事業の概念 労働保険上の事業とは、企業そのものではなく、一つの経営組織として独立性がある経営体をいいます。
例、個々の本店、支店、事務所など

@ 継続事業と有期事業

継続事業 事業の期間が予定されていない事業をいいます。
例:商店、事務所、工場など
有期事業 事業の期間が予定されている事業をいいます。
例:土木工事、建築工事などの建設業、立木の伐採などの林業

A 一元適用事業と二元適用事業

一元適用事業 労災保険と雇用保険を一つの事業として取扱い、労働保険料の申告及び納付等を一元的に処理する事業で二元適用事業以外の事業をいいます。

二元適用事業 労災保険と雇用保険を別の事業として取扱い、労働保険の申告及び納付を別々に二元的に処理する事業をいい、以下の事業が該当します。

a 都道府県及び市町村の行う事業
b 都道府県に準ずるもの及び市町村に準ずるものの行う事業
c 港湾労働法第2条第2号の港湾運送の行為を行う事業
港湾運送
港湾において行う行為であつて、次のいずれかに該当するものをいう。
イ 港湾運送事業法(昭和26年法律第161号)第2条第1項に規定する港湾運 送のうち、同項第2号から第5号までのいずれかに該当する行為
ロ イに規定する行為に準ずる行為であつて政令で定めるもの
d 雇用保険法附則第2条第1項各号に掲げる事業
土地の耕作若しくは開墾又は植物の栽植、栽培、採取若しくは伐採の事業その他農林の事業
動物の飼育又は水産動植物の採捕若しくは養殖の事業その他畜産、養蚕又は水産の事業
e 建設の事業




地域的適用範囲

国内にある外国企業の出先機関
日本国内にある外国の支店や出張所等についても労働保険は適用になります。

外国にある日本企業の出先機関

原則として、外国において行われる事業は適用されません。
例外
海外で行われる事業に派遣される以下の該当する労働者で、特別加入の承認を受ければ労災保険法が適用になります。
a 国際協力機構等開発途上地域に対する技術協力の実施を業務とする団体から開発途上地域で行われる事業に派遣される者
b 日本国内で行われる継続事業から海外支店、工場、現場、現地法人、海外の提携先企業等へ派遣される者
c 日本国内で行われる事業(継続事業に限る)から派遣されて、海外にある一定数以下の労働者を常時使用する事業に従事する事業主等
ただし、単に留学する者、現地採用者は特別加入の対象とはなりません。
また、適用事業に雇用される労働者が、海外において就労する場合であっても次の者については雇用保険法が適用されます。
T、日本の領域外にある適用事業主の支店、出張所等に転勤した場合。

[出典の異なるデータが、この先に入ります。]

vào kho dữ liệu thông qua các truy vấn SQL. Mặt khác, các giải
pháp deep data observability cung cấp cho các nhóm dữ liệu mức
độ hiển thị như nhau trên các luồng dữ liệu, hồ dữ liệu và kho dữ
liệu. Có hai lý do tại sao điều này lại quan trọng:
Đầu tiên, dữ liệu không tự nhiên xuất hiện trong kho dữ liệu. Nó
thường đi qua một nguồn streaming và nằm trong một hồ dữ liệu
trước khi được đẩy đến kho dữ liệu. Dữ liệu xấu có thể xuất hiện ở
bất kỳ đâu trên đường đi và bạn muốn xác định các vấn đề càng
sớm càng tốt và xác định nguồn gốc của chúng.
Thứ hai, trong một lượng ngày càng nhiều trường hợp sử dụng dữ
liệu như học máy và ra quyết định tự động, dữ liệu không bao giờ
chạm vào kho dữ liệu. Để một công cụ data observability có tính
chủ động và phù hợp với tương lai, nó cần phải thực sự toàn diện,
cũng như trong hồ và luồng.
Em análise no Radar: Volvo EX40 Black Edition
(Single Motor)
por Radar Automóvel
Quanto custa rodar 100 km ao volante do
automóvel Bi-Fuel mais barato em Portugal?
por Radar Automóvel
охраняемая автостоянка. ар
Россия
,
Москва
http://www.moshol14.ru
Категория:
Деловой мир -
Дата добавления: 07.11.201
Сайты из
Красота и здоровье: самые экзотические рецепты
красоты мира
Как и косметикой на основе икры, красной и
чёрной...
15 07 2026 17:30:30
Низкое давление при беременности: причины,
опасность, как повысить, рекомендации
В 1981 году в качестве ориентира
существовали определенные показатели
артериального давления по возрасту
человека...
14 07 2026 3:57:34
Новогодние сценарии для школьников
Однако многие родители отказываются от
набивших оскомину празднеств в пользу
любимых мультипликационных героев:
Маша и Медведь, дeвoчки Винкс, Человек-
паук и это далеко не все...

ただし、現地で採用される者は、国籍にかかわらず被保険者とはなりません。
U、日本国内にある他の事業主に派遣した事業主と雇用関係を継続したまま派遣された場合。ただし、雇用関係が継続しているか否かは、派遣時の契約内容によるこになります。



人的適用範囲

労働者とは
一般に、職業の種類を問わず、事業に使用される者で、賃金が支払われている者をいいます。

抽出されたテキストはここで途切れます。